THE CMG VOICE

New prostate cancer screening guidelines gain acceptance, if not clarity

The US Preventive Services Task Force has recently updated its guidelines for screening men for prostate cancer using the prostate-specific antigen (PSA) lab test. Although the guidelines are a little muddier than they were the last time they were changed (in 2012), at least now there is consensus among other physician associations.

The current guidelines go like this: if you are a man older than 70 or younger than 55, the advice is don’t get screened. If you are 55-69 years old, talk with your doctor about the plusses and minuses of screening.

Luckily, both the American Cancer Society and the American Urological Association are mostly in agreement with these recommendations (there are slight differences in when men are recommended to talk with their doctor about PSA testing).

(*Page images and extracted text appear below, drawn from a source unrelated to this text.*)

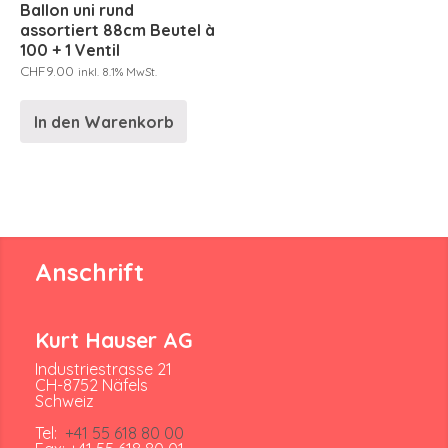
Ballon uni rund
assortiert 88cm Beutel à
100 + 1 Ventil
CHF
9.00
inkl. 8.1% MwSt.
In den Warenkorb
Anschrift
Kurt Hauser AG
Industriestrasse 21
CH-8752 Näfels
Schweiz
Tel:
+41 55 618 80 00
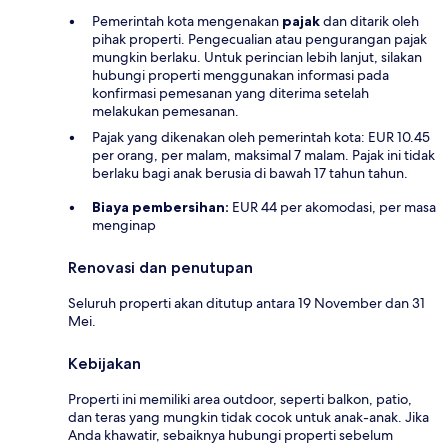
Pemerintah kota mengenakan
pajak
dan ditarik oleh
pihak properti. Pengecualian atau pengurangan pajak
mungkin berlaku. Untuk perincian lebih lanjut, silakan
hubungi properti menggunakan informasi pada
konfirmasi pemesanan yang diterima setelah
melakukan pemesanan.
Pajak yang dikenakan oleh pemerintah kota: EUR 10.45
per orang, per malam, maksimal 7 malam. Pajak ini tidak
berlaku bagi anak berusia di bawah 17 tahun tahun.
Biaya pembersihan:
EUR 44 per akomodasi, per masa
menginap
Renovasi dan penutupan
Seluruh properti akan ditutup antara 19 November dan 31
Mei.
Kebijakan
Properti ini memiliki area outdoor, seperti balkon, patio,
dan teras yang mungkin tidak cocok untuk anak-anak. Jika
Anda khawatir, sebaiknya hubungi properti sebelum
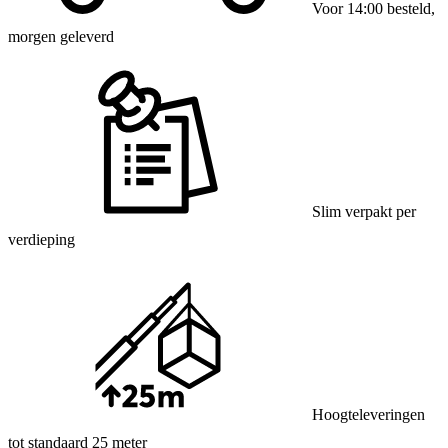
Voor 14:00 besteld,
morgen geleverd
Slim verpakt per
verdieping
Hoogteleveringen
tot standaard 25 meter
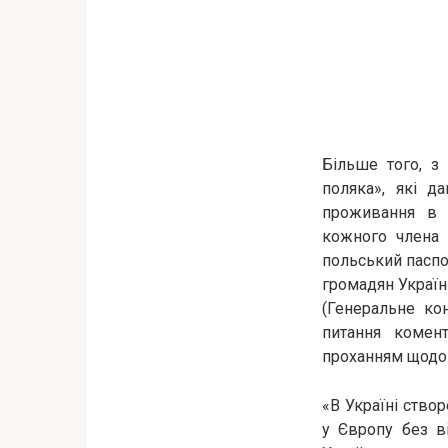
Більше того, з
поляка», які д
проживання в 
кожного члена 
польський паспо
громадян Україн
(Генеральне ко
питання комент
проханням щодо 
«В Україні ство
у Європу без в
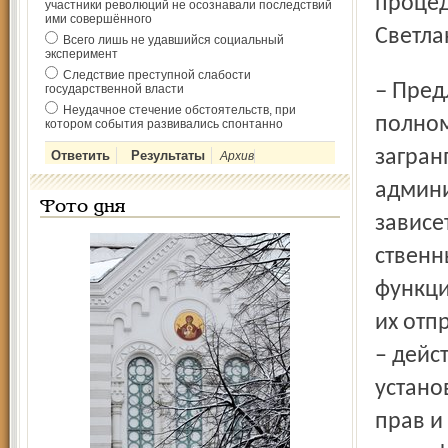
процед
участники революций не осознавали последствий
ими совершённого
Светла
Всего лишь не удавшийся социальный
эксперимент
Следствие преступной слабости
– Предложения о возложении на нотариусов
государственной власти
Неудачное стечение обстоятельств, при
полном
котором события развивались спонтанно
загран
Архив
админи
Фото дня
зависе
ственн
функци
их отп
– дей­
устано
прав и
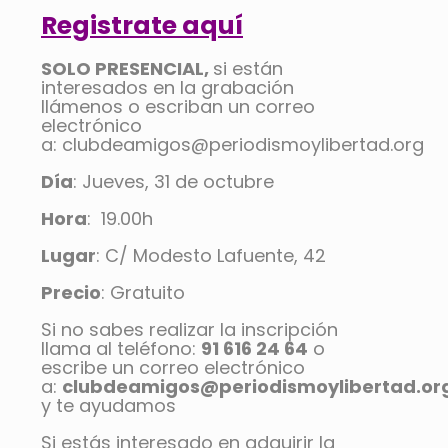
Registrate aquí
SOLO PRESENCIAL,
si están
interesados en la grabación
llámenos o escriban un correo
electrónico
a: clubdeamigos@periodismoylibertad.org
Día
: Jueves, 31 de octubre
Hora
: 19.00h
Lugar
: C/ Modesto Lafuente, 42
Precio
: Gratuito
Si no sabes realizar la inscripción
llama al teléfono:
91 616 24 64
o
escribe un correo electrónico
a:
clubdeamigos@periodismoylibertad.or
y te ayudamos
Si estás interesado en adquirir la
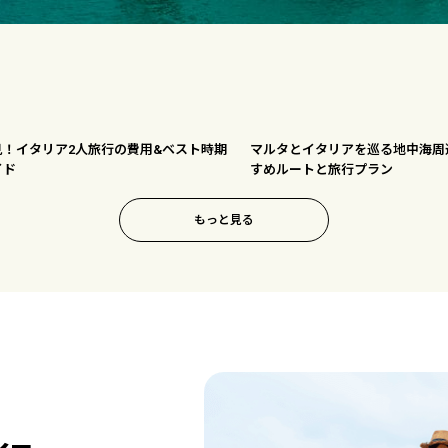
見！イタリア2人旅行の費用&ベスト時期
マルタとイタリアを巡る地中海周
イド
すめルートと旅行プラン
もっと見る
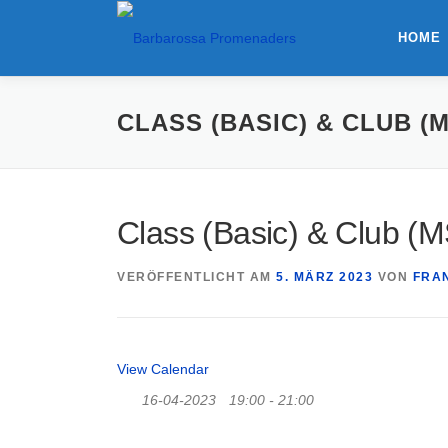
HOME
CLASS (BASIC) & CLUB (M
Class (Basic) & Club (M
VERÖFFENTLICHT AM
5. MÄRZ 2023
VON
FRA
View Calendar
16-04-2023
19:00 - 21:00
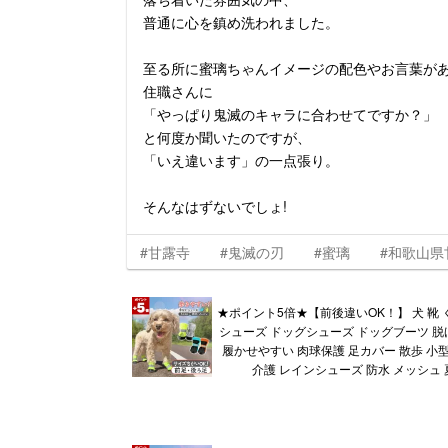
普通に心を鎮め洗われました。
至る所に蜜璃ちゃんイメージの配色やお言葉が
住職さんに
「やっぱり鬼滅のキャラに合わせてですか？」
と何度か聞いたのですが、
「いえ違います」の一点張り。
そんなはずないでしょ!
#甘露寺
#鬼滅の刃
#蜜璃
#和歌山県
★ポイント5倍★【前後違いOK！】 犬 靴 
シューズ ドッグシューズ ドッグブーツ 脱
履かせやすい 肉球保護 足カバー 散歩 小型
介護 レインシューズ 防水 メッシュ 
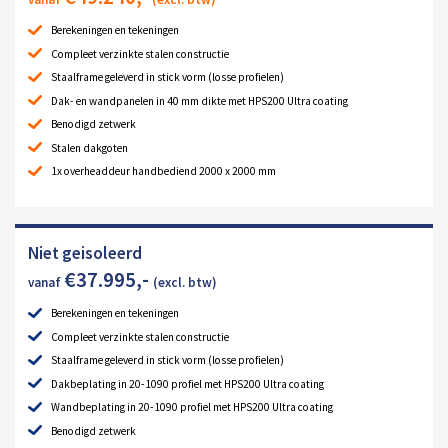
Berekeningen en tekeningen
Compleet verzinkte stalen constructie
Staalframe geleverd in stick vorm (losse profielen)
Dak- en wandpanelen in 40 mm dikte met HPS200 Ultra coating
Benodigd zetwerk
Stalen dakgoten
1x overheaddeur handbediend 2000 x 2000 mm
Niet geisoleerd
€
37.995
,-
vanaf
(excl. btw)
Berekeningen en tekeningen
Compleet verzinkte stalen constructie
Staalframe geleverd in stick vorm (losse profielen)
Dakbeplating in 20-1090 profiel met HPS200 Ultra coating
Wandbeplating in 20-1090 profiel met HPS200 Ultra coating
Benodigd zetwerk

For men older than 70 and younger than 55, the Task Force has concluded that the risks outweigh the potential benefits. There are too many false positives, which lead to too many procedures that can cause real problems, including urinary incontinence and sexual dysfunction.

For those in the 55-69 age bracket, the Task Force felt the risks and benefits were such that it is worthwhile for each man to make the decision with his doctor.

There is a handy graphic [here](https://www.documentcloud.org/documents/3549521-Prostate-screening-understanding-risks-and.html) that shows this demographic, and in particular what happens when 1000 of these men are tested. 240 of those 1000 get a positive result, which leads to a biopsy. The biopsy confirms only 100 have cancer. Of those, 20%-50% of them have cancer that never grows, spreads or harms them.

Of those 100, 80 will choose surgery or radiation. These procedures come with serious possible complications discussed above.

Of those, only 3 will have avoided the cancer spreading, and 1 or 2 of those will have avoided a death from prostate cancer.

The rest either have cancer that never grows, spreads or harms them.

So men in this age bracket are doing some (hopefully) well-informed gambling. Do you want to be screened, knowing that it’s much more likely that it will result in urinary incontinence or sexual impotence (about 6%) instead of preventing death (.1%-.2%)?

For medical negligence attorneys, these new guidelines make it very difficult, absent extenuating circumstances, to argue that a client with metastatic prostate cancer should have been screened. The doctor can easily point to these recommendations as indications that it is not the standard of care to screen such patients.